What dating women taught me about privilege
Privilege is one of the terms that have become ubiquitous in discussions about social issues, referring to the way society privileges people with certain traits above others. White privilege and male privilege are two of the big ones. A straight white man has won the life lottery; a disabled black lesbian, not so much.
For most of my life, being female is the only disadvantage I’ve had. I’m white, able-bodied, cisgender (not transgender), middle-class, educated — all forms of privilege. But then something changed.
After a lifetime of identifying as heterosexual I kissed a girl and I thought, hang on. There might be something here. I started dating women.
Quite abruptly, my straight privilege disappeared.
This is one of the best explanations I have found: privilege means that you think something isn’t a problem because it isn’t a problem for you.
For example, I was oblivious to the politics surrounding black women’s hair (and the fact that there are people who think it’s okay to go up to someone and touch their hair without their permission) until it was pointed out to me.
Suddenly, I experienced dating from the other side of privilege. All the things I had taken for granted — holding my date’s hand or kissing them in public, freely discussing my experiences with dating and relationships — became a minefield.
My friends have always known me as a straight woman, and although I’m supported, I understand there will be questions.

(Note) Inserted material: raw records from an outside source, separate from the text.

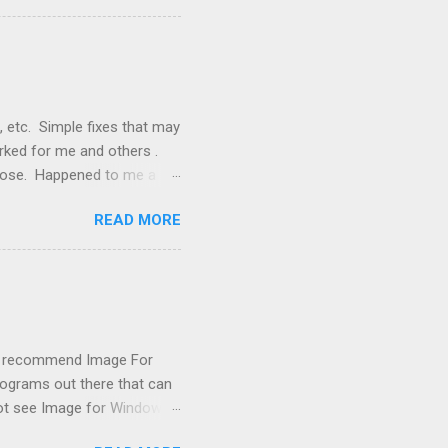
nstallation that lacked a G
 signals, and the furnace
, etc. Simple fixes that may
orked for me and others .
 loose. Happened to me a
emissions control system and
READ MORE
s, disconnect battery for 5
ischarged. Not needed but
eset upon driving, don't worry
 (I recommend Image For
rograms out there that can
 not see Image for Windows.
missing! Scrounging around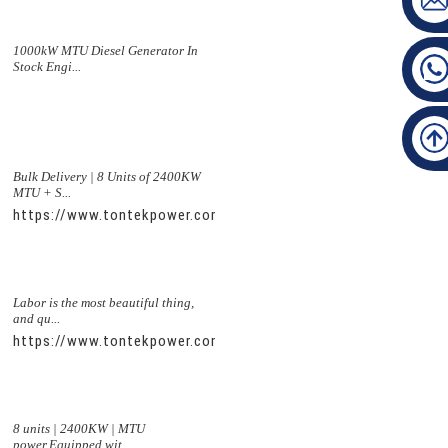
1000kW MTU Diesel Generator In
Stock Engi...
Bulk Delivery | 8 Units of 2400KW
MTU + S...
https://www.tontekpower.com/uploads/5f11e1005812dd43e0a
Labor is the most beautiful thing,
and qu...
https://www.tontekpower.com/uploads/56de7c9dc7c250978a8
8 units | 2400KW | MTU
power,Equipped wit...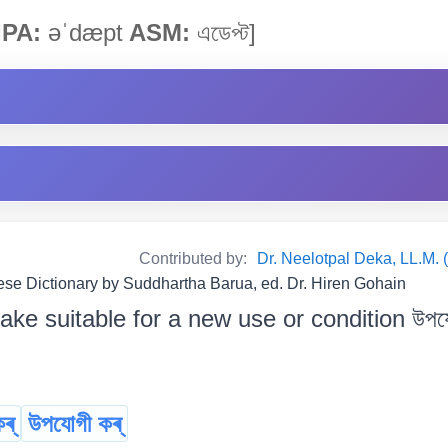
IPA:
əˈdæpt
ASM:
এডেপ্ট]
Contributed by:
Dr. Neelotpal Deka, LL.M. 
e Dictionary by Suddhartha Barua, ed. Dr. Hiren Gohain
ke suitable for a new use or condition উপযোগ
ৰ্
উপযোগী কৰ্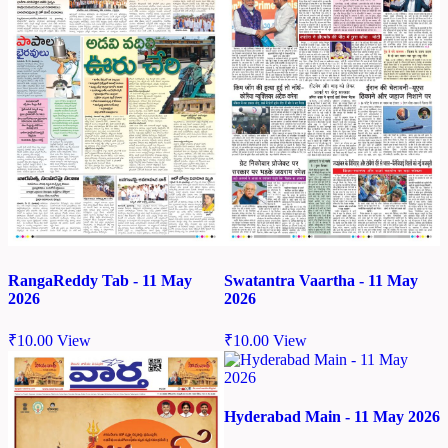
RangaReddy Tab - 11 May
Swatantra Vaartha - 11 May
2026
2026
₹
10.00
View
₹
10.00
View
Hyderabad Main - 11 May 2026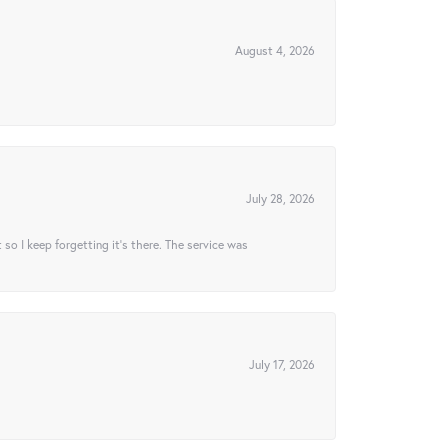
August 4, 2026
July 28, 2026
t so I keep forgetting it’s there. The service was
July 17, 2026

But I wasn’t prepared for the reactions I got from strangers simply for being a woman who dates women.
“How do you have sex?” (Google!)
“Are you guys lesbians or just doing it for fun?” (Question from a random man when I kissed my date at a bar.)
“Don’t you miss cock?” (This from a complete stranger, a middle-aged man I met at a friend’s birthday.)
“Did a man hurt you?” (Another man I had just met, a friend’s new boyfriend.)
Of course, this is a question gay women are often asked, as if your sexual identity can only exist as a response to your interactions with men. My desire to be with a woman had nothing to do with the men in my life — it’s because I’m attracted to women.
There is the assumption, too, that queer women exist for the titillation of straight men — I’ve had to deal with a number of thinly veiled allusions to threesomes, from both strangers and friends.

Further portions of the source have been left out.